# Problem statement
With images removed, transcribe each record exactly as it appears.

# Records provided

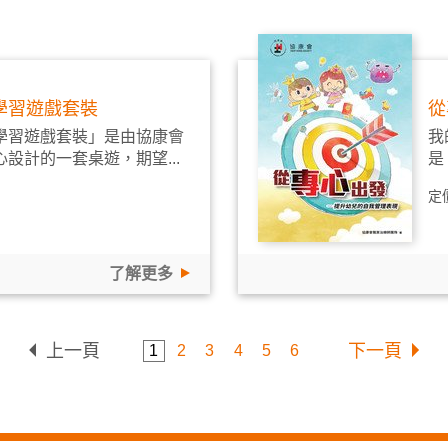
學習遊戲套裝
從
學習遊戲套裝」是由協康會
我
設計的一套桌遊，期望...
是
定
了解更多
上一頁
下一頁
1
2
3
4
5
6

# Answer for the task
學習遊戲套裝
從
學習遊戲套裝」是由協康會
我
設計的一套桌遊，期望...
是
定
了解更多
上一頁
下一頁
1
2
3
4
5
6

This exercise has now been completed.